Directions - Search each line below for "nuclear", then return the lines where it appears.

[Extracted data entries]
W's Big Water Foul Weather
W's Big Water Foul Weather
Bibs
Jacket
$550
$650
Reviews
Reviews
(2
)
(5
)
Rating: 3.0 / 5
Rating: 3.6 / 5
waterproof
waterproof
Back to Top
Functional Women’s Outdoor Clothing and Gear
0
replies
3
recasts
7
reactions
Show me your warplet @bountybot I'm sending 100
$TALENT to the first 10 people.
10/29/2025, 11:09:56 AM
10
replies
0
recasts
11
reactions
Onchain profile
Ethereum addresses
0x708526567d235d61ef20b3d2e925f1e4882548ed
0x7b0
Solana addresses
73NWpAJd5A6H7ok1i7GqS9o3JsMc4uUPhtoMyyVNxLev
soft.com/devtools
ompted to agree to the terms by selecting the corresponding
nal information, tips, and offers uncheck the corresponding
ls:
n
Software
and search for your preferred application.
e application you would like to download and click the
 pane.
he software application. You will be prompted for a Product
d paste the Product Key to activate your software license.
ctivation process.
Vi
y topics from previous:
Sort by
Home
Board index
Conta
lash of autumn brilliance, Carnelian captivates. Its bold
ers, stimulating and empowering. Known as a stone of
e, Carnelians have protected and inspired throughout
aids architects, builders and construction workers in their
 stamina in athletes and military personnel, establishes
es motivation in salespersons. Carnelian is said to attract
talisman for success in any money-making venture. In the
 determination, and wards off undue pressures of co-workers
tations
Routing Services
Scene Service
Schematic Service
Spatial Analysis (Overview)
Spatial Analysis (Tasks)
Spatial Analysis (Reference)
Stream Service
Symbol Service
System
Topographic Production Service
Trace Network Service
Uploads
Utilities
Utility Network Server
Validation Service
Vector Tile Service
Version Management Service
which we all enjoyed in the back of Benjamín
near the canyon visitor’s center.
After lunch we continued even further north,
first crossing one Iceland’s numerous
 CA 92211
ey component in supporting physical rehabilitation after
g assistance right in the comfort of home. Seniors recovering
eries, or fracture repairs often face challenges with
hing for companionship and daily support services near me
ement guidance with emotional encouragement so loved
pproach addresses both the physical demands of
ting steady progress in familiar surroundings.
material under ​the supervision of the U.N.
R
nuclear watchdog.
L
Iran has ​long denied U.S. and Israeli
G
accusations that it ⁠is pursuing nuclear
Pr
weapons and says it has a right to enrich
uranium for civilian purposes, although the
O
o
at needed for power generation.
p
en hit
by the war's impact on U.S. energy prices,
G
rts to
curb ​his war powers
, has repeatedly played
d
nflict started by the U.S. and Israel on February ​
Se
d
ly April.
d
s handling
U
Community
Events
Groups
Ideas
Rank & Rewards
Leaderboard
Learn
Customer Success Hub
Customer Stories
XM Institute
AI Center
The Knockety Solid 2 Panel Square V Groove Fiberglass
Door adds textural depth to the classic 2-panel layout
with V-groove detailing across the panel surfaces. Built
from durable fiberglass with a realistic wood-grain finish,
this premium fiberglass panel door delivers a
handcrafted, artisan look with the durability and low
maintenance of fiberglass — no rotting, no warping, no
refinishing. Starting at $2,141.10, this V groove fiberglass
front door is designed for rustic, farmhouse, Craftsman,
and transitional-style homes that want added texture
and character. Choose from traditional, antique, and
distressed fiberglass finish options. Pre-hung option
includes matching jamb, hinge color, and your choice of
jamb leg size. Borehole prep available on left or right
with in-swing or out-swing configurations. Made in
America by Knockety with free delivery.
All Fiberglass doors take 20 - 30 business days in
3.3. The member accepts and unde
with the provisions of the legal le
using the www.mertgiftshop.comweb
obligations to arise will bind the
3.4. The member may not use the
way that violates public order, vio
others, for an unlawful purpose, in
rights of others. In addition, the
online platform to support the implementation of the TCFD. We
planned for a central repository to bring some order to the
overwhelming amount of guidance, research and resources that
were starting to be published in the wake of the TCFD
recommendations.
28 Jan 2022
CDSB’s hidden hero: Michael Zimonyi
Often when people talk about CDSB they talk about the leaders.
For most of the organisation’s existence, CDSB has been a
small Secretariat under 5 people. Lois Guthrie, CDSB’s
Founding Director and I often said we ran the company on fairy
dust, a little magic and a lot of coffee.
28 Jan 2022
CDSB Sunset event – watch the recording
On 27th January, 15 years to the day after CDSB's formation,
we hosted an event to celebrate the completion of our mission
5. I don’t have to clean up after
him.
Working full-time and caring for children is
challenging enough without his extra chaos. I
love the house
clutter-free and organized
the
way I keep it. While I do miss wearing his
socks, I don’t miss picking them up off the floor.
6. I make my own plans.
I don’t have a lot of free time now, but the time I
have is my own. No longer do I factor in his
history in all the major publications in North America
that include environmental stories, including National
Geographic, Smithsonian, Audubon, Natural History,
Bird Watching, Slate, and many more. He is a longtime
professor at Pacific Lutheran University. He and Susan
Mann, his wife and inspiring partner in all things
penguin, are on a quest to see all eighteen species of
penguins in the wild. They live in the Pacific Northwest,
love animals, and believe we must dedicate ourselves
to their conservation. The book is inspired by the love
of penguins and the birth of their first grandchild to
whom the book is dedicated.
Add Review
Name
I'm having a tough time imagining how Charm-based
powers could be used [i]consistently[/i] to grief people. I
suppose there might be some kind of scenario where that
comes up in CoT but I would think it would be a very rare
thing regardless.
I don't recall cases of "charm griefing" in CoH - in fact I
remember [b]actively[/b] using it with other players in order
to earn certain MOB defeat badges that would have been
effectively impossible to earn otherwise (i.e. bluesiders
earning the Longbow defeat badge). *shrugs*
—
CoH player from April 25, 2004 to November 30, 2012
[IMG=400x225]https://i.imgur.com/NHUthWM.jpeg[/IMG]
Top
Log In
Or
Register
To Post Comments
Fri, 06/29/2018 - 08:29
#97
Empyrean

Written response -
nuclear watchdog.
accusations that it ⁠is pursuing nuclear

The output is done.